I expand the sourdough culture the day before I plan to make the bread and the next morning, putting the recipe together is pretty straight forward except that while I am measuring all the ingredients and reading through the steps I feel like I’m following instructions for a lab experiment rather than a recipe. Also, I think a novice baker would find these recipes a little frustrating as they are written assuming you know a thing of two about bread baking. Nevertheless SteveB has links to formulas and procedures, helpful videos and some of the nicest photos of bread I’ve ever seen, and if the rest of the breads are as good as this bread is then it is worth reading through the site and learning as much as possible before starting out.
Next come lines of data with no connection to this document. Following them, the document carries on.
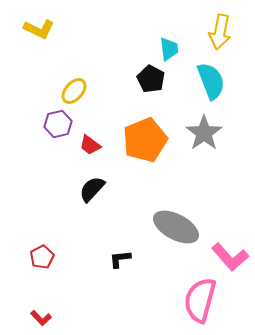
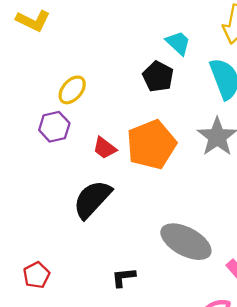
cyan trapezoid: (169, 49) -> (178, 43), turned -40
red trapezoid: (90, 145) -> (105, 148), moved
black semicircle: (92, 189) -> (92, 199), size x1.4

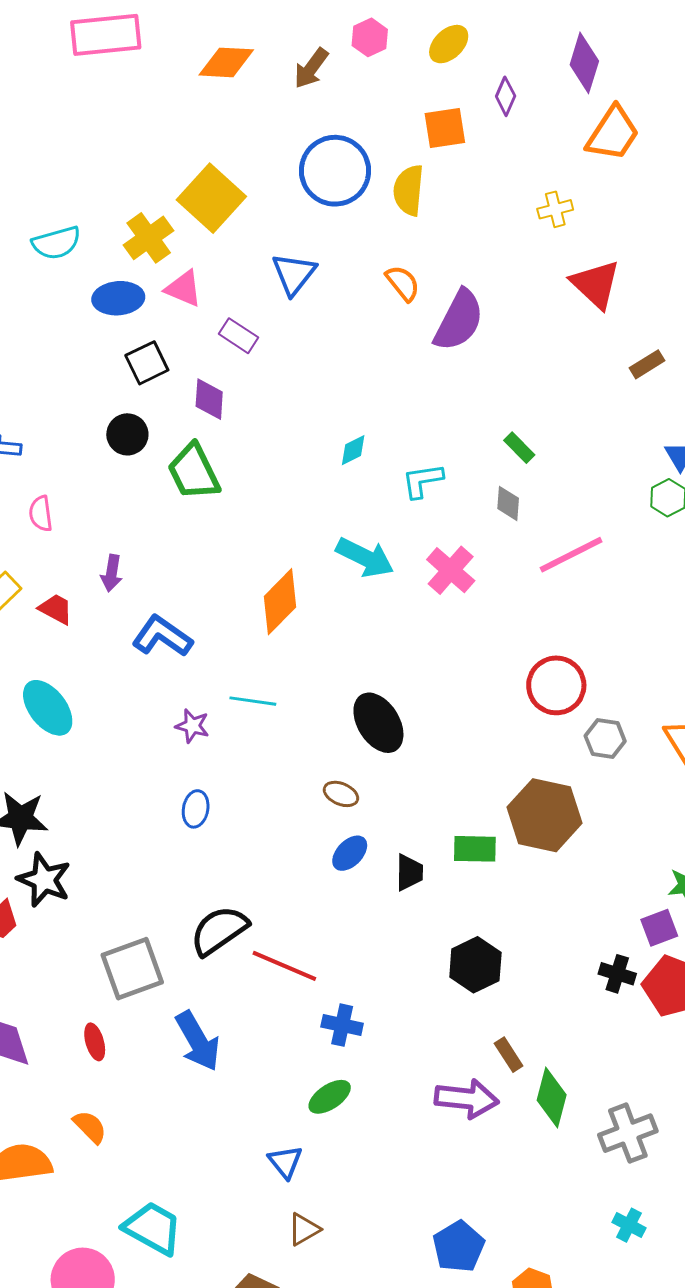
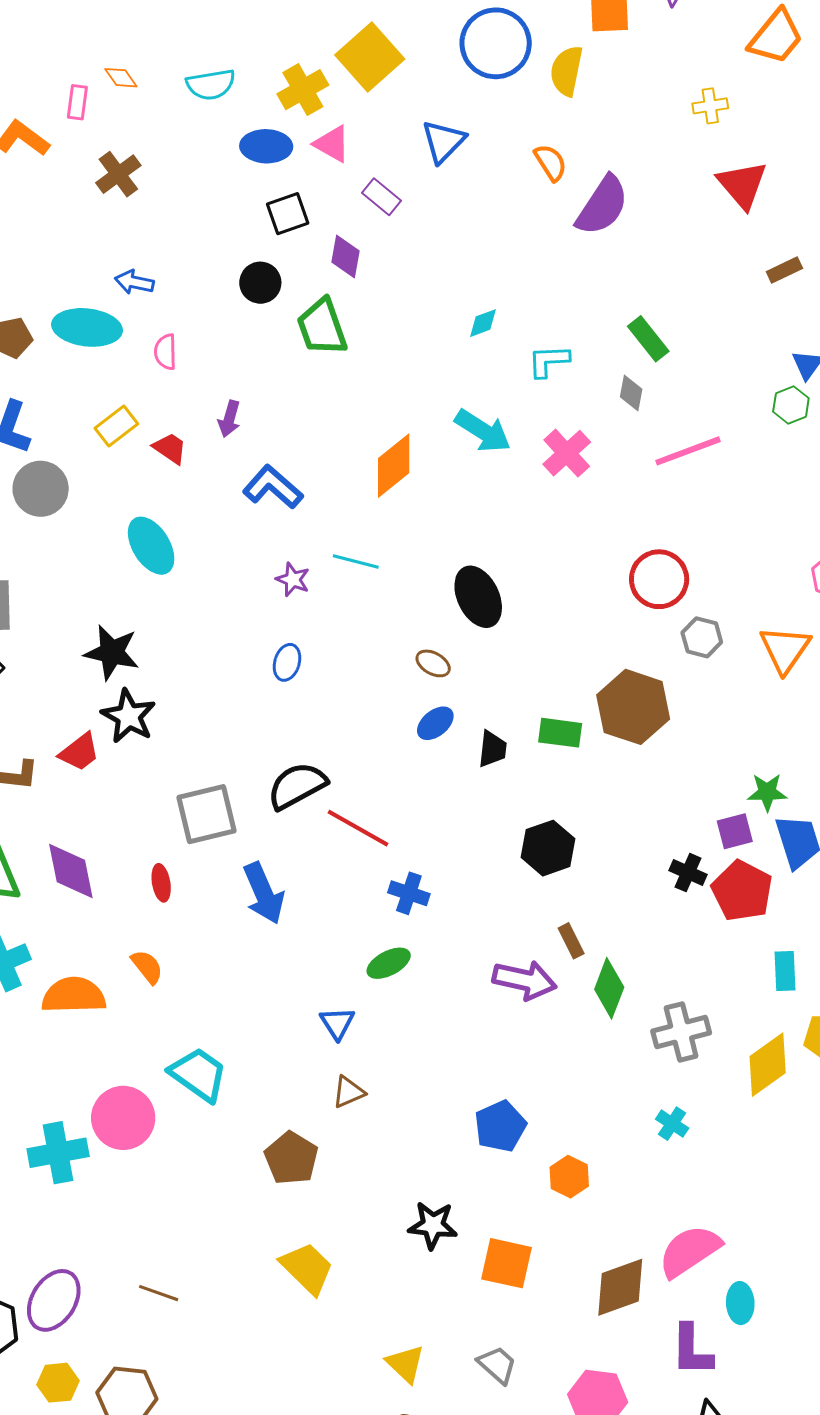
green rectangle: (519, 448) -> (648, 339), size x1.4

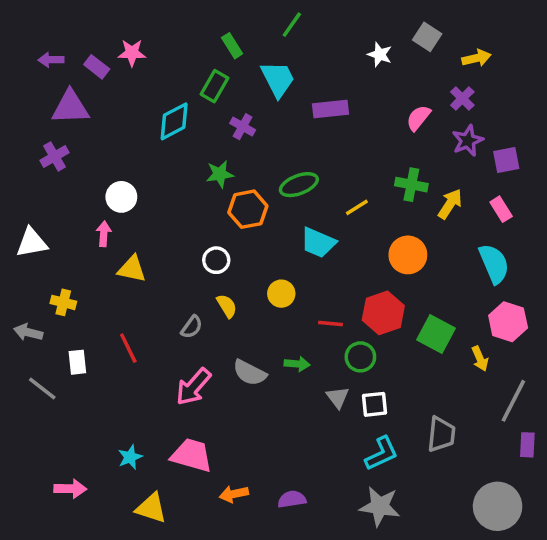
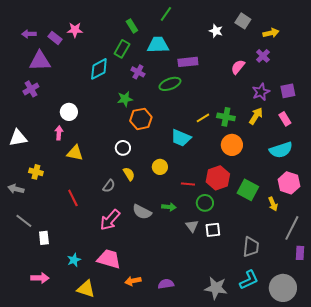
cyan trapezoid: (278, 79) -> (158, 45), turned -65
purple star: (468, 141) -> (261, 92), moved
green ellipse: (299, 185) -> (170, 84), moved
green cross: (411, 185) -> (226, 117), moved
cyan semicircle: (494, 264) -> (281, 150), turned 95
white rectangle: (77, 362) -> (44, 238), moved
cyan L-shape: (381, 454) -> (249, 280), moved

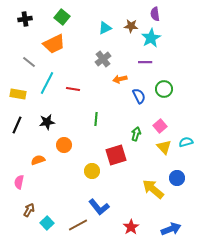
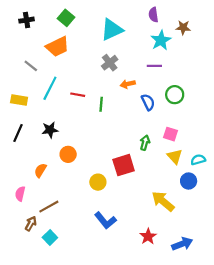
purple semicircle: (155, 14) -> (153, 15), moved
brown star: (131, 26) -> (183, 27), moved
cyan triangle: (105, 28) -> (112, 30), size x1.6
green line: (96, 119) -> (101, 104), moved
pink square: (160, 126) -> (170, 134), turned -32
cyan semicircle: (186, 142) -> (198, 160), moved
orange semicircle: (38, 160) -> (40, 170), turned -40
blue circle: (177, 178) -> (189, 181), moved
brown line: (78, 225) -> (49, 207), moved
red star: (131, 227) -> (148, 236), moved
The recipe makes two large loaves but I decided to divide the dough into four smaller loaves and shaped two in a fendu and two as batards. The bread pictured on Bread Cetera’s site is shaped in a Fendu, French for split: you shape the dough into a boule, flour the middle top lengthwise and with a dowel, press along the floured area and roll the dowel back and forth creating a "valley" in the centre about two inches wide. Then you bring the dough on either side of the “valley” to meet creating a crevice in the center and gently turn the loaves up side down on a floured couche to rise. I don’t have a couche, so I made a makeshift couche with a folded tablecloth and instead of making a mess with flour I placed the shaped dough on parchment. This worked out just fine except, I didn’t get the nice effect of flour on top of the finished loaves that a floured couche would give. Just before baking you gently flip the loaves right side up again and place on a sheet pan lined with parchment. I was anxious to see what they looked like so I flipped them before I should have and let them sit on the baking sheet and they began to pull apart in the middle so you can see mine didn’t turn out quite right.

The very first time I made this bread I used cranberries and walnuts and now that I’ve made it with raisins and pecans I can honestly say they were both very good and excellent served with a soft blue cheese like cambozola.